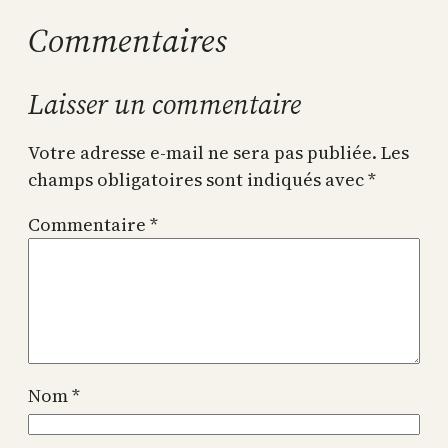
Commentaires
Laisser un commentaire
Votre adresse e-mail ne sera pas publiée.
Les
champs obligatoires sont indiqués avec
*
Commentaire
*
Nom
*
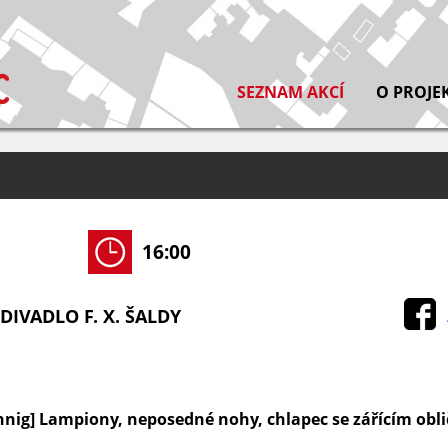
SEZNAM AKCÍ
O PROJE
16:00
DIVADLO F. X. ŠALDY
nig] Lampiony, neposedné nohy, chlapec se zářícím obli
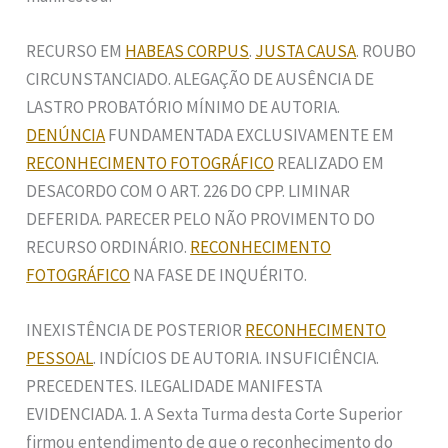
RECURSO EM
HABEAS CORPUS
.
JUSTA CAUSA
. ROUBO
CIRCUNSTANCIADO. ALEGAÇÃO DE AUSÊNCIA DE
LASTRO PROBATÓRIO MÍNIMO DE AUTORIA.
DENÚNCIA
FUNDAMENTADA EXCLUSIVAMENTE EM
RECONHECIMENTO FOTOGRÁFICO
REALIZADO EM
DESACORDO COM O ART. 226 DO CPP. LIMINAR
DEFERIDA. PARECER PELO NÃO PROVIMENTO DO
RECURSO ORDINÁRIO.
RECONHECIMENTO
FOTOGRÁFICO
NA FASE DE INQUÉRITO.
INEXISTÊNCIA DE POSTERIOR
RECONHECIMENTO
PESSOAL
. INDÍCIOS DE AUTORIA. INSUFICIÊNCIA.
PRECEDENTES. ILEGALIDADE MANIFESTA
EVIDENCIADA. 1. A Sexta Turma desta Corte Superior
firmou entendimento de que o reconhecimento do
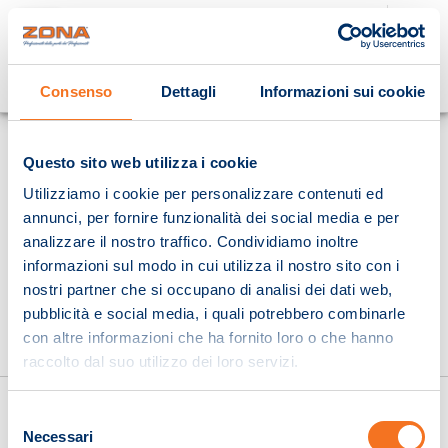
Cosa stai cercando?
Consenso
Dettagli
Informazioni sui cookie
Homepage
Questo sito web utilizza i cookie
Utilizziamo i cookie per personalizzare contenuti ed
annunci, per fornire funzionalità dei social media e per
analizzare il nostro traffico. Condividiamo inoltre
informazioni sul modo in cui utilizza il nostro sito con i
nostri partner che si occupano di analisi dei dati web,
pubblicità e social media, i quali potrebbero combinarle
con altre informazioni che ha fornito loro o che hanno
raccolto dal suo utilizzo dei loro servizi.
Selezione
Necessari
del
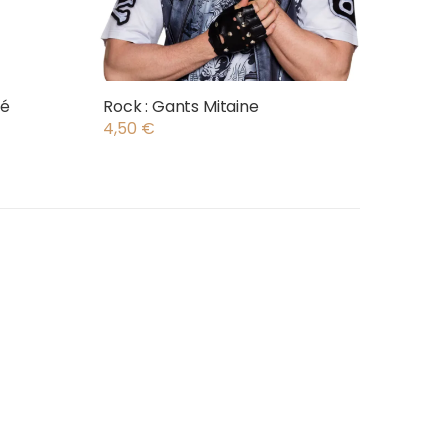
té
Rock : Gants Mitaine
4,50
€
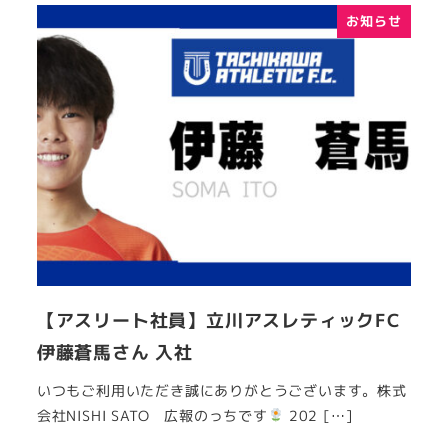
お知らせ
【アスリート社員】立川アスレティックFC
伊藤蒼馬さん 入社
いつもご利用いただき誠にありがとうございます。株式
会社NISHI SATO 広報のっちです
202 […]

What is needed:
Above are the records; print them all exactly and keep the pictures out.

Reply to the task:
Commentaires
Laisser un commentaire
Votre adresse e-mail ne sera pas publiée.
Les
champs obligatoires sont indiqués avec
*
Commentaire
*
Nom
*
SEZNAM AKCÍ
O PROJE
16:00
DIVADLO F. X. ŠALDY
nig] Lampiony, neposedné nohy, chlapec se zářícím obli
RECURSO EM
HABEAS CORPUS
.
JUSTA CAUSA
. ROUBO
CIRCUNSTANCIADO. ALEGAÇÃO DE AUSÊNCIA DE
LASTRO PROBATÓRIO MÍNIMO DE AUTORIA.
DENÚNCIA
FUNDAMENTADA EXCLUSIVAMENTE EM
RECONHECIMENTO FOTOGRÁFICO
REALIZADO EM
DESACORDO COM O ART. 226 DO CPP. LIMINAR
DEFERIDA. PARECER PELO NÃO PROVIMENTO DO
RECURSO ORDINÁRIO.
RECONHECIMENTO
FOTOGRÁFICO
NA FASE DE INQUÉRITO.
INEXISTÊNCIA DE POSTERIOR
RECONHECIMENTO
PESSOAL
. INDÍCIOS DE AUTORIA. INSUFICIÊNCIA.
PRECEDENTES. ILEGALIDADE MANIFESTA
EVIDENCIADA. 1. A Sexta Turma desta Corte Superior
firmou entendimento de que o reconhecimento do
Cosa stai cercando?
Consenso
Dettagli
Informazioni sui cookie
Homepage
Questo sito web utilizza i cookie
Utilizziamo i cookie per personalizzare contenuti ed
annunci, per fornire funzionalità dei social media e per
analizzare il nostro traffico. Condividiamo inoltre
informazioni sul modo in cui utilizza il nostro sito con i
nostri partner che si occupano di analisi dei dati web,
pubblicità e social media, i quali potrebbero combinarle
con altre informazioni che ha fornito loro o che hanno
raccolto dal suo utilizzo dei loro servizi.
Selezione
Necessari
del
té
Rock : Gants Mitaine
4,50
€
お知らせ
【アスリート社員】立川アスレティックFC
伊藤蒼馬さん 入社
いつもご利用いただき誠にありがとうございます。株式
会社NISHI SATO 広報のっちです
202 […]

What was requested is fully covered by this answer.